## Data section
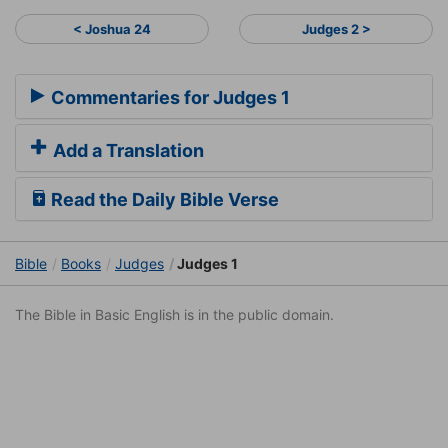
< Joshua 24
Judges 2 >
Commentaries for Judges 1
Add a Translation
Read the Daily Bible Verse
Bible
Books
Judges
Judges 1
The Bible in Basic English is in the public domain.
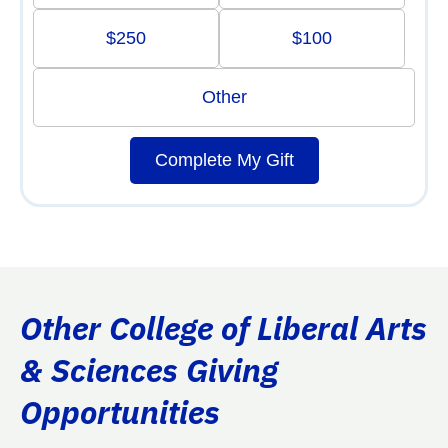
$250
$100
Other
Complete My Gift
Other College of Liberal Arts
& Sciences Giving
Opportunities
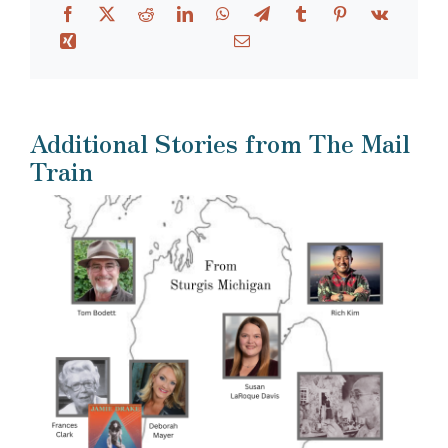
Additional Stories from The Mail
Train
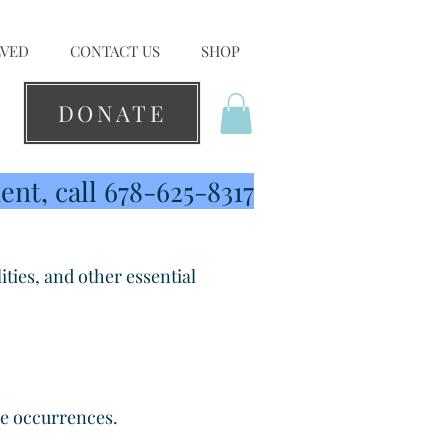
LVED
CONTACT US
SHOP
DONATE
nt, call 678-625-8317
ities, and other essential
ree occurrences.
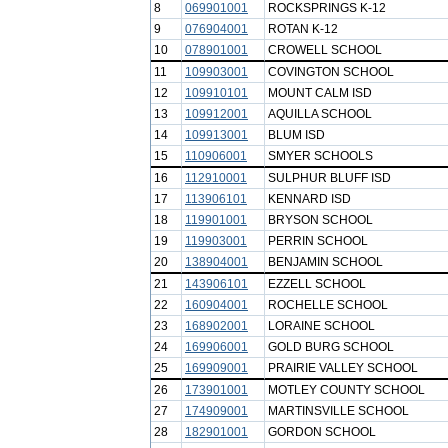
8
069901001
ROCKSPRINGS K-12
9
076904001
ROTAN K-12
10
078901001
CROWELL SCHOOL
11
109903001
COVINGTON SCHOOL
12
109910101
MOUNT CALM ISD
13
109912001
AQUILLA SCHOOL
14
109913001
BLUM ISD
15
110906001
SMYER SCHOOLS
16
112910001
SULPHUR BLUFF ISD
17
113906101
KENNARD ISD
18
119901001
BRYSON SCHOOL
19
119903001
PERRIN SCHOOL
20
138904001
BENJAMIN SCHOOL
21
143906101
EZZELL SCHOOL
22
160904001
ROCHELLE SCHOOL
23
168902001
LORAINE SCHOOL
24
169906001
GOLD BURG SCHOOL
25
169909001
PRAIRIE VALLEY SCHOOL
26
173901001
MOTLEY COUNTY SCHOOL
27
174909001
MARTINSVILLE SCHOOL
28
182901001
GORDON SCHOOL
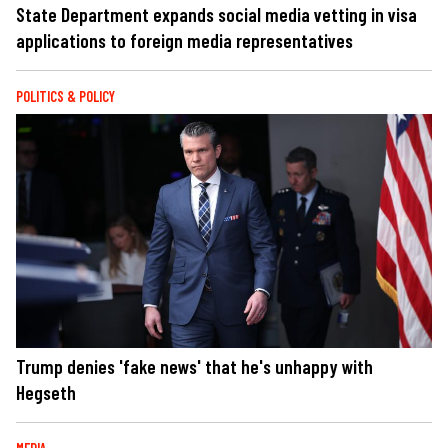
State Department expands social media vetting in visa
applications to foreign media representatives
POLITICS & POLICY
Trump denies 'fake news' that he's unhappy with
Hegseth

## Task to carry out
Pictures aren't part of the copy; return each record above exactly.

## Exercise answer
< Joshua 24
Judges 2 >
Commentaries for Judges 1
Add a Translation
Read the Daily Bible Verse
Bible
Books
Judges
Judges 1
The Bible in Basic English is in the public domain.
$250
$100
Other
Complete My Gift
Other College of Liberal Arts
& Sciences Giving
Opportunities
Additional Stories from The Mail
Train
LVED
CONTACT US
SHOP
DONATE
nt, call 678-625-8317
ities, and other essential
ree occurrences.
8
069901001
ROCKSPRINGS K-12
9
076904001
ROTAN K-12
10
078901001
CROWELL SCHOOL
11
109903001
COVINGTON SCHOOL
12
109910101
MOUNT CALM ISD
13
109912001
AQUILLA SCHOOL
14
109913001
BLUM ISD
15
110906001
SMYER SCHOOLS
16
112910001
SULPHUR BLUFF ISD
17
113906101
KENNARD ISD
18
119901001
BRYSON SCHOOL
19
119903001
PERRIN SCHOOL
20
138904001
BENJAMIN SCHOOL
21
143906101
EZZELL SCHOOL
22
160904001
ROCHELLE SCHOOL
23
168902001
LORAINE SCHOOL
24
169906001
GOLD BURG SCHOOL
25
169909001
PRAIRIE VALLEY SCHOOL
26
173901001
MOTLEY COUNTY SCHOOL
27
174909001
MARTINSVILLE SCHOOL
28
182901001
GORDON SCHOOL
State Department expands social media vetting in visa
applications to foreign media representatives
POLITICS & POLICY
Trump denies 'fake news' that he's unhappy with
Hegseth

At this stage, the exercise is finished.